# What You Need:
→ Proteins
01 - 14 oz beef sirloin or chicken thighs, thinly sliced, or firm tofu for vegetarian option
02 - 1 tablespoon soy sauce
03 - 1 tablespoon sesame oil
04 - 1 tablespoon brown sugar
05 - 2 cloves garlic, minced
06 - 1 teaspoon grated ginger
07 - 1 teaspoon gochujang (Korean chili paste)
→ Ube Crema
08 - 1/3 cup cooked ube (purple yam) or ube halaya, or substitute with cooked sweet potato
09 - 1/2 cup sour cream or Greek yogurt, or use coconut yogurt for vegan option
10 - 1 tablespoon lime juice
11 - 1 teaspoon honey or maple syrup
12 - Pinch of salt
→ Toppings
13 - 1 cup kimchi, chopped
14 - 1 cup shredded cabbage, red or green
15 - 1 small cucumber, thinly sliced
16 - 1 jalapeño, thinly sliced
17 - 2 tablespoons fresh cilantro, chopped
18 - 2 tablespoons toasted sesame seeds
19 - 1/4 cup pickled red onions
→ Base
20 - 8 small corn or flour tortillas (soft taco size)
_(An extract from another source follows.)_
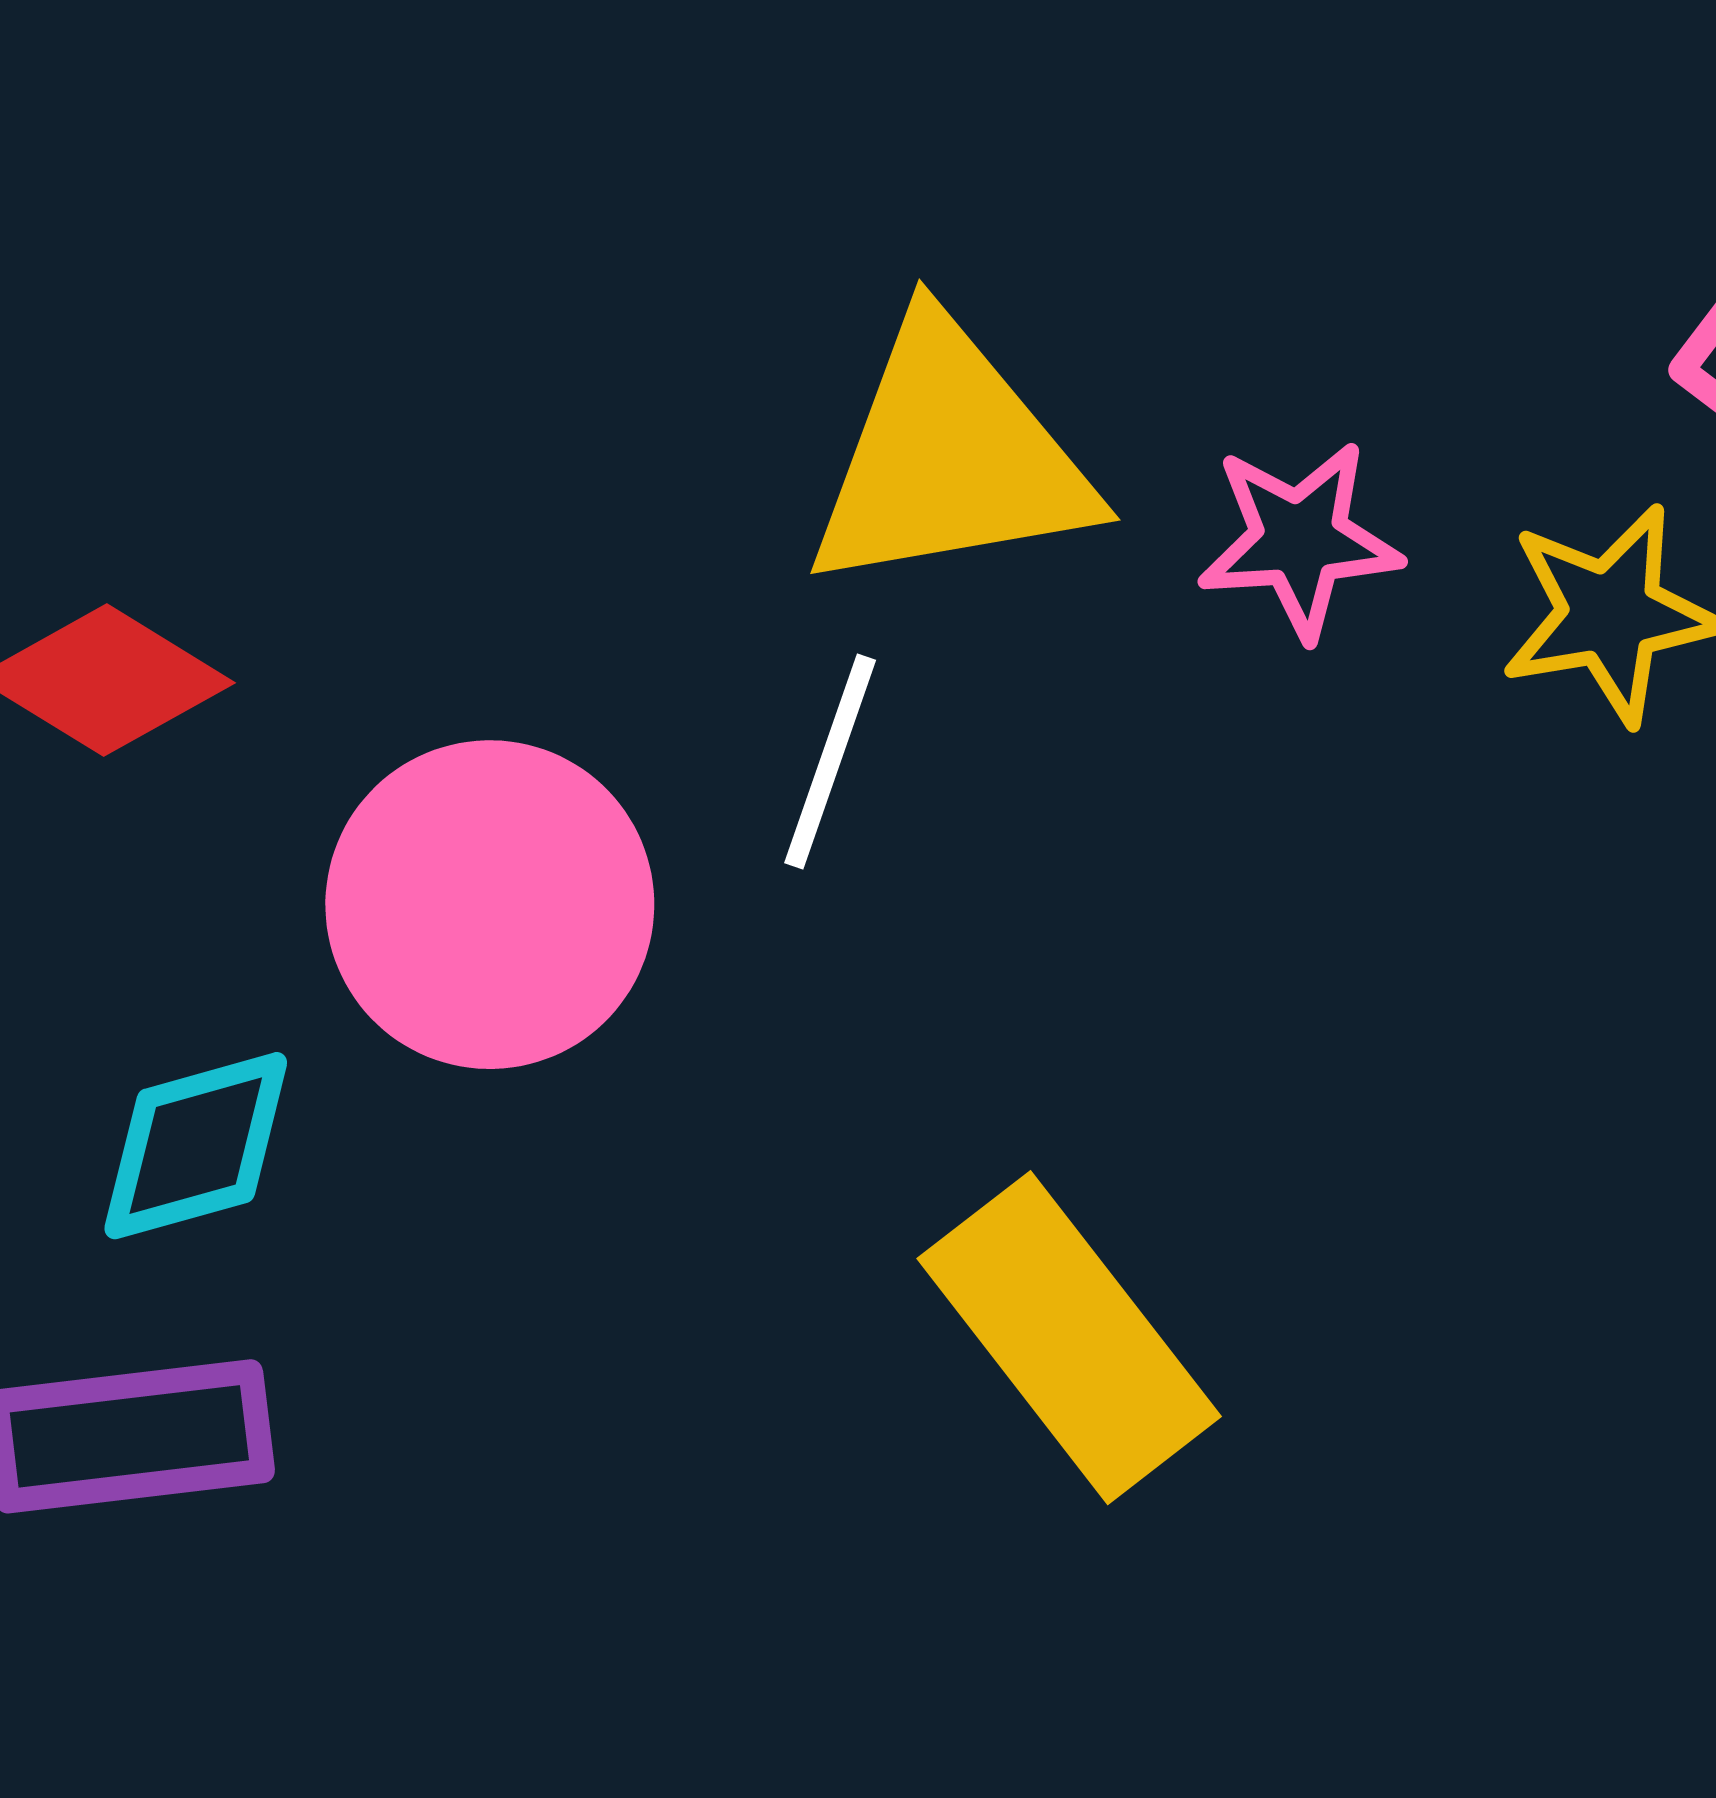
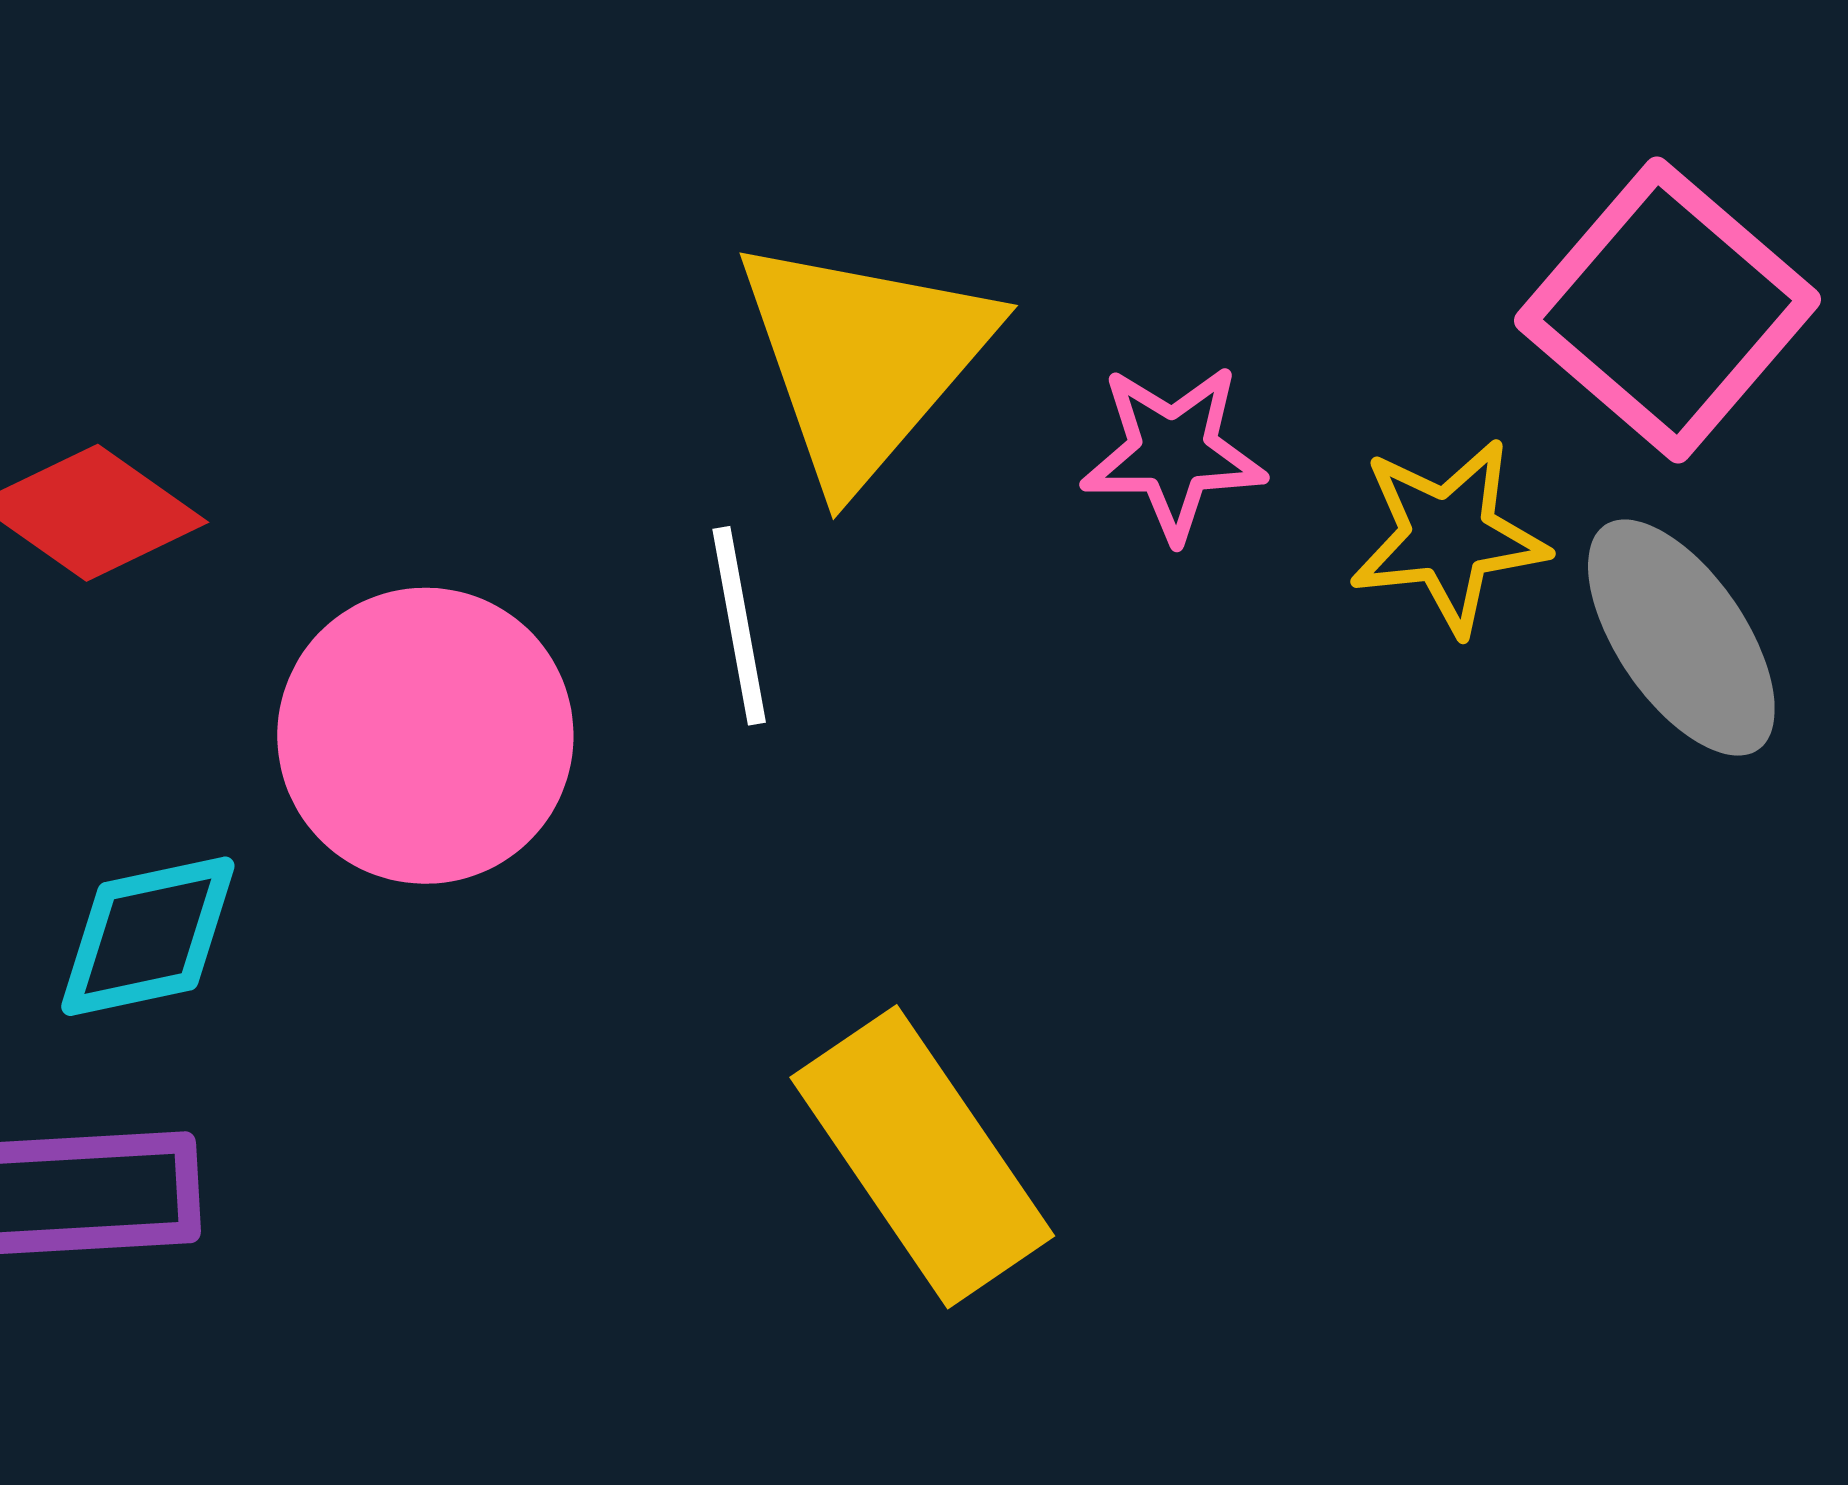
yellow triangle: (950, 458) -> (864, 359), turned -43
white line: (830, 761) -> (739, 626), turned -33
21 - Or 2 1/2 cups cooked jasmine or sushi rice
# Directions:
01 - Combine soy sauce, sesame oil, brown sugar, garlic, ginger, and gochujang in a mixing bowl. Add sliced beef, chicken, or tofu and toss to coat evenly. Allow to marinate for 15 to 20 minutes.
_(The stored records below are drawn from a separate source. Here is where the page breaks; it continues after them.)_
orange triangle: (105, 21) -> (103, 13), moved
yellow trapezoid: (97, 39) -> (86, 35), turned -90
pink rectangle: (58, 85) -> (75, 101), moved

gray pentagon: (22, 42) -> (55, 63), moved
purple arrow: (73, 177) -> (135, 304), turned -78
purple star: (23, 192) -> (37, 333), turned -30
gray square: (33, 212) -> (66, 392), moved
02 - Blend cooked ube, sour cream or yogurt, lime juice, honey or maple syrup, and a pinch of salt in a blender or food processor until the mixture is smooth and vibrant. Refrigerate until ready for assembly.
03 - Heat a skillet or grill pan over medium-high heat. Sear the marinated protein, stirring occasionally, for 4 to 6 minutes until browned and fully cooked. Set aside.
04 - Warm tortillas in a dry skillet or microwave until tender. If preparing bowls, fluff the cooked rice.
05 - For tacos, spread a layer of ube crema on each tortilla, add a portion of protein, then top with kimchi, cabbage, cucumber, jalapeño, cilantro, sesame seeds, and pickled onions. For bowls, layer rice in the bowl, add toppings, and drizzle with ube crema.
06 - Present immediately, allowing diners to customize their tacos or bowls.